State v. DeFrancesco

Decision Date21 July 1994
Docket NumberNo. 12700,12700
CourtConnecticut Court of Appeals
PartiesSTATE of Connecticut v. Susan DeFRANCESCO.

Norton P. Feinstein, Norwalk, with whom was Joseph Cicala, Certified Legal Intern, for appellant (defendant).

Jack W. Fischer, Asst. State's Atty., with whom, on the brief, were Mary M. Galvin, State's Atty., and Gerard Esposito, Asst. State's Atty., for appellee (state).

Before DUPONT, C.J., and HEIMAN and SCHALLER, JJ.

HEIMAN, Judge.

The defendant appeals from the judgment of conviction, rendered after a trial to the court, of three counts of possession of a potentially dangerous animal in violation of General Statutes § 26-40a. 1 On appeal, the defendant asserts that the trial court improperly rendered the judgment of conviction because (1) the defendant is exempt from the prohibition of possession as set forth in General Statutes § 26-40a, and (2) the possession of a bengal cat, jungle cat and hybrid bobcat is not specifically prohibited by General Statutes § 26-40a, and, in the alternative, General Statutes § 26-40a is void for vagueness. We reverse in part.

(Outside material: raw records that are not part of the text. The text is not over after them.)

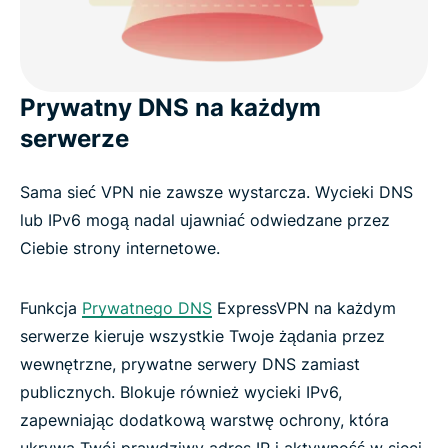
Prywatny DNS na każdym
serwerze
Sama sieć VPN nie zawsze wystarcza. Wycieki DNS
lub IPv6 mogą nadal ujawniać odwiedzane przez
Ciebie strony internetowe.
Funkcja
Prywatnego DNS
ExpressVPN na każdym
serwerze kieruje wszystkie Twoje żądania przez
wewnętrzne, prywatne serwery DNS zamiast
publicznych. Blokuje również wycieki IPv6,
zapewniając dodatkową warstwę ochrony, która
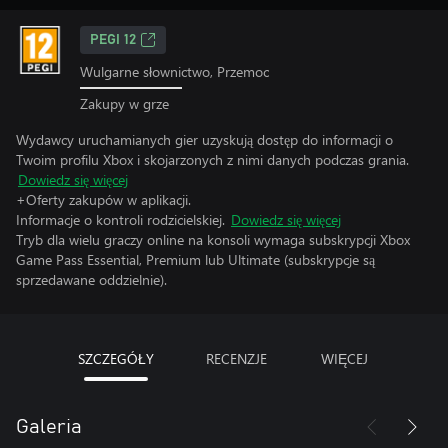
PEGI 12
Wulgarne słownictwo, Przemoc
Zakupy w grze
Wydawcy uruchamianych gier uzyskują dostęp do informacji o
Twoim profilu Xbox i skojarzonych z nimi danych podczas grania.
Dowiedz się więcej
+Oferty zakupów w aplikacji.
Informacje o kontroli rodzicielskiej.
Dowiedz się więcej
Tryb dla wielu graczy online na konsoli wymaga subskrypcji Xbox
Game Pass Essential, Premium lub Ultimate (subskrypcje są
sprzedawane oddzielnie).
SZCZEGÓŁY
RECENZJE
WIĘCEJ
Galeria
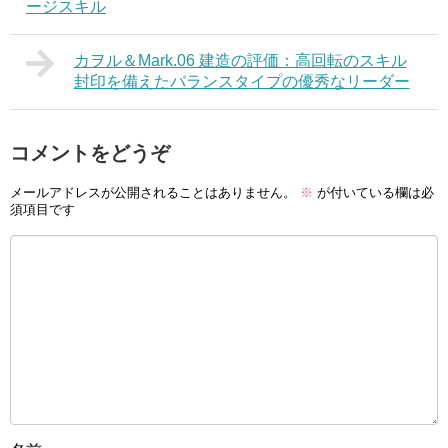
ージスキル
カヲル＆Mark.06 建造の評価：高回転のスキル
封印を備えたバランスタイプの優秀なリーダー
コメントをどうぞ
メールアドレスが公開されることはありません。
※
が付いている欄は必
須項目です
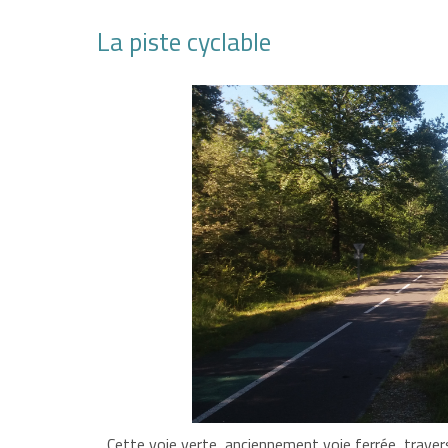
La piste cyclable
Cette voie verte, anciennement voie ferrée, trave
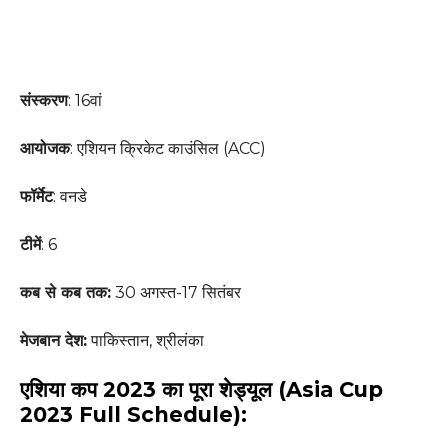
संस्करण
: 16वां
आयोजक
: एशियन क्रिकेट काउंसिल (ACC)
फॉर्मेट
: वनडे
टीमें
: 6
कब से कब तक
:
30 अगस्त-17 सितंबर
मेजबान
देश
:
पाकिस्तान, श्रीलंका
एशिया कप 2023 का पूरा शेड्यूल (Asia Cup
2023 Full Schedule):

The following facts are necessary for a proper resolution of this appeal. On January 27, 1992, Jan Puzas, an employee of the United States Department of Agriculture, regulatory enforcement animal care division (USDA), went to 15 Bryson Avenue in Seymour to perform a prelicensing inspection in response to the defendant's application for an exhibitor's license for one rabbit. Puzas observed that the defendant kept one jungle cat, one bengal cat and one bobcat surrounded by a stockade fence at the back of her yard. Puzas played with the animals and took pictures of them. She later gave the pictures to Sergeant Rick Lewis and Detective Jim Williams, officers of the Connecticut department of environmental protection (DEP). On March 10, 1992, the defendant received a class three license for the rabbit from the USDA under the Animal Welfare Act. 7 U.S.C. § 2133 (1993); 9 C.F.R. §§ 2.1 through 2.11 (1993). The defendant has never been found to be exempt from General Statutes § 26-40a by the DEP.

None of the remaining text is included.